0

I need to implement a recursive function that uses rdd (I will write a function that will send something to be calculated to the cluster and it will again send some calculations to other workers).

It gives PicklingError because of calling a function that uses sc :

PicklingError: Could not serialize object: Exception: It appears that you are attempting to reference SparkContext from a broadcast variable, action, or transformation. SparkContext can only be used on the driver, not in code that it run on workers. For more information, see SPARK-5063.

How can I implement this algorithm?
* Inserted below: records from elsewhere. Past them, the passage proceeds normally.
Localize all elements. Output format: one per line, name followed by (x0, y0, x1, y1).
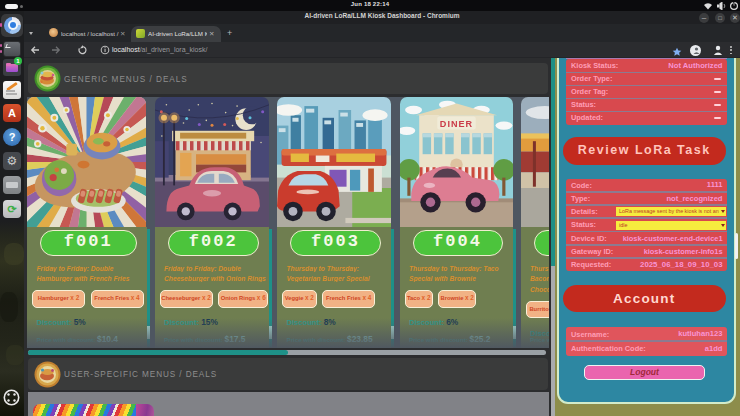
svg-text:DINER: DINER (439, 119, 472, 129)
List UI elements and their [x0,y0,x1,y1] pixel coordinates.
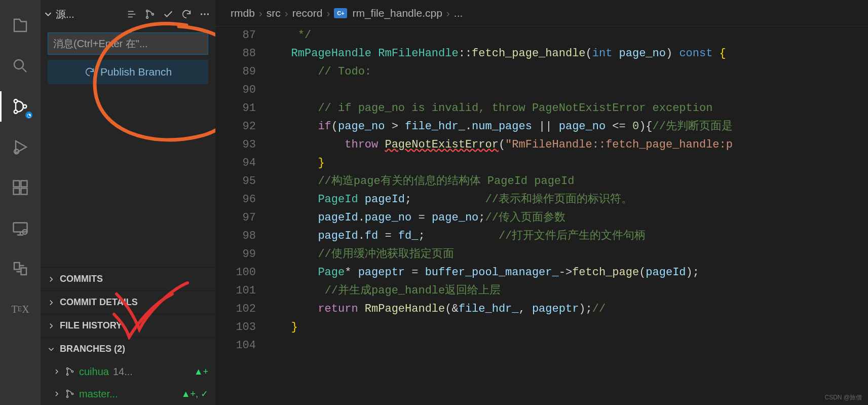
line-number: 91 [215,99,271,118]
code-line[interactable]: 94 } [215,154,868,172]
code-content[interactable]: pageId.page_no = page_no;//传入页面参数 [271,209,868,227]
svg-point-20 [66,374,68,375]
branch-row-1[interactable]: master... ▲+, ✓ [41,383,215,405]
more-icon[interactable] [199,9,210,20]
code-content[interactable]: } [271,318,868,337]
activity-bar: ◔ TEX [0,0,41,405]
code-line[interactable]: 90 [215,81,868,99]
code-content[interactable] [271,81,868,99]
search-icon[interactable] [0,46,41,86]
svg-point-13 [146,10,148,12]
remote-icon[interactable] [0,208,41,248]
code-content[interactable]: //使用缓冲池获取指定页面 [271,245,868,264]
breadcrumb[interactable]: rmdb› src› record› C+ rm_file_handle.cpp… [215,0,868,26]
commit-check-icon[interactable] [163,9,174,20]
line-number: 102 [215,300,271,318]
line-number: 88 [215,45,271,63]
chevron-right-icon [47,298,56,307]
chevron-down-icon [47,345,56,354]
chevron-down-icon[interactable] [43,9,54,20]
explorer-icon[interactable] [0,5,41,46]
code-line[interactable]: 93 throw PageNotExistError("RmFileHandle… [215,136,868,154]
svg-rect-5 [14,181,20,187]
code-line[interactable]: 87 */ [215,26,868,45]
line-number: 97 [215,209,271,227]
code-content[interactable] [271,337,868,355]
line-number: 98 [215,227,271,245]
code-line[interactable]: 91 // if page_no is invalid, throw PageN… [215,99,868,118]
svg-point-2 [14,110,18,114]
code-line[interactable]: 99 //使用缓冲池获取指定页面 [215,245,868,264]
code-content[interactable]: */ [271,26,868,45]
line-number: 95 [215,172,271,191]
section-commits[interactable]: COMMITS [41,267,215,290]
line-number: 99 [215,245,271,264]
chevron-right-icon [47,321,56,330]
code-area[interactable]: 87 */88 RmPageHandle RmFileHandle::fetch… [215,26,868,405]
line-number: 90 [215,81,271,99]
line-number: 94 [215,154,271,172]
svg-point-17 [204,13,205,15]
code-line[interactable]: 89 // Todo: [215,63,868,81]
crumb-2[interactable]: record [292,7,323,19]
code-content[interactable]: pageId.fd = fd_; //打开文件后产生的文件句柄 [271,227,868,245]
refresh-icon[interactable] [181,9,192,20]
code-content[interactable]: if(page_no > file_hdr_.num_pages || page… [271,118,868,136]
section-file-history[interactable]: FILE HISTORY [41,314,215,337]
code-content[interactable]: RmPageHandle RmFileHandle::fetch_page_ha… [271,45,868,63]
code-line[interactable]: 95 //构造page有关的信息的结构体 PageId pageId [215,172,868,191]
sync-icon[interactable] [0,248,41,289]
code-line[interactable]: 98 pageId.fd = fd_; //打开文件后产生的文件句柄 [215,227,868,245]
source-control-icon[interactable]: ◔ [0,86,41,127]
line-number: 96 [215,191,271,209]
branch-name: cuihua [79,366,109,378]
line-number: 92 [215,118,271,136]
tex-icon[interactable]: TEX [0,289,41,329]
branch-marks: ▲+ [194,366,208,377]
run-debug-icon[interactable] [0,127,41,167]
watermark: CSDN @旅僧 [824,393,862,402]
commit-input-placeholder: 消息(Ctrl+Enter 在"... [53,37,148,51]
code-content[interactable]: } [271,154,868,172]
code-content[interactable]: PageId pageId; //表示和操作页面的标识符。 [271,191,868,209]
code-content[interactable]: Page* pageptr = buffer_pool_manager_->fe… [271,264,868,282]
chevron-right-icon [53,390,61,398]
branch-row-0[interactable]: cuihua 14... ▲+ [41,360,215,383]
svg-rect-11 [14,263,20,270]
svg-rect-8 [21,189,27,195]
code-line[interactable]: 100 Page* pageptr = buffer_pool_manager_… [215,264,868,282]
code-line[interactable]: 97 pageId.page_no = page_no;//传入页面参数 [215,209,868,227]
code-line[interactable]: 102 return RmPageHandle(&file_hdr_, page… [215,300,868,318]
code-content[interactable]: //并生成page_handle返回给上层 [271,282,868,300]
crumb-0[interactable]: rmdb [231,7,255,19]
section-file-history-label: FILE HISTORY [60,320,122,331]
crumb-tail[interactable]: ... [454,7,463,19]
svg-point-19 [66,368,68,370]
branch-action-icon[interactable] [144,9,156,20]
code-line[interactable]: 101 //并生成page_handle返回给上层 [215,282,868,300]
branch-icon [65,389,75,399]
code-content[interactable]: // if page_no is invalid, throw PageNotE… [271,99,868,118]
code-content[interactable]: throw PageNotExistError("RmFileHandle::f… [271,136,868,154]
svg-rect-6 [21,181,27,187]
publish-branch-button[interactable]: Publish Branch [48,60,208,84]
code-line[interactable]: 88 RmPageHandle RmFileHandle::fetch_page… [215,45,868,63]
commit-message-input[interactable]: 消息(Ctrl+Enter 在"... [48,32,208,55]
extensions-icon[interactable] [0,167,41,208]
crumb-file[interactable]: rm_file_handle.cpp [352,7,442,19]
line-number: 93 [215,136,271,154]
section-commit-details[interactable]: COMMIT DETAILS [41,290,215,314]
branch-trailing: 14... [113,366,133,378]
cpp-file-icon: C+ [334,8,347,18]
code-line[interactable]: 96 PageId pageId; //表示和操作页面的标识符。 [215,191,868,209]
code-content[interactable]: return RmPageHandle(&file_hdr_, pageptr)… [271,300,868,318]
crumb-1[interactable]: src [267,7,281,19]
section-branches[interactable]: BRANCHES (2) [41,337,215,360]
code-content[interactable]: // Todo: [271,63,868,81]
code-line[interactable]: 92 if(page_no > file_hdr_.num_pages || p… [215,118,868,136]
code-line[interactable]: 103 } [215,318,868,337]
view-list-icon[interactable] [126,9,137,20]
line-number: 103 [215,318,271,337]
code-line[interactable]: 104 [215,337,868,355]
code-content[interactable]: //构造page有关的信息的结构体 PageId pageId [271,172,868,191]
I am calling recursive(5) in the function which uses SparkContext sc within it and this is not possible when using Spark but how can i handle this state of "sending again some calculations to other cluster"?

The code was simplified:

import findspark
findspark.init()
from pyspark.sql import SparkSession

spark = SparkSession.builder\
        .master("local[*]")\
        .appName("test")\
        .getOrCreate()
sc = spark.sparkContext

def recursive(i):
        
    def main_calculation(j):
        string_to_return=""
        # calculate something and concatenate string with that
        recursive(5)#i need recursion because of tree algorithm- of course it's not calling forever it will stop but the code was very simplified
        return string_to_return
        
    rdd =sc.parallelize([0,1,2,3,4])
    log_values = rdd.map(lambda n :  main_calculation(n))
    llist = log_values.collect()
        
recursive(0)

spark version is 3.0.0

Kavakli
  • 1
  • 2
  • The linked post explains why do you get this error. Could you explain why is this different? You are calling `recursive(5)` in your function which uses SparkContext `sc` within it and this not possible when using Spark as the error message you get clearly states. – blackbishop Dec 28 '21 at 21:59
  • Thank you for your attention, i am sorry for misunderstanding @blackbishop – Kavakli Dec 28 '21 at 22:11
  • It's not possible to reference, `sc` or `rdd` inside other tranformations. If you can update the question to explain the operation you need (with native python code), then someone can help implement it in Spark. – Nithish Dec 29 '21 at 20:23
  • What about UDF's in pyspark? Can we do recursion like this example and parallellize (sending again some calculations to other cluster)? @Nithish – Kavakli Dec 31 '21 at 02:12
  • What do you mean by send to other cluster? – Nithish Dec 31 '21 at 07:56
  • i am sorry for the wrong word, i meant workers. Can a worker send some calculations to other workers or make other workers the calculation by udf's in recursion @Nithish – Kavakli Dec 31 '21 at 21:46
  • In Spark workers don't instruct other workers to perform a task, it's handled by the Application Master. That said, the computation can be parallelized even if it's a recursion by applying it in a fashion Spark can parallelize – Nithish Dec 31 '21 at 22:19

0 Answers0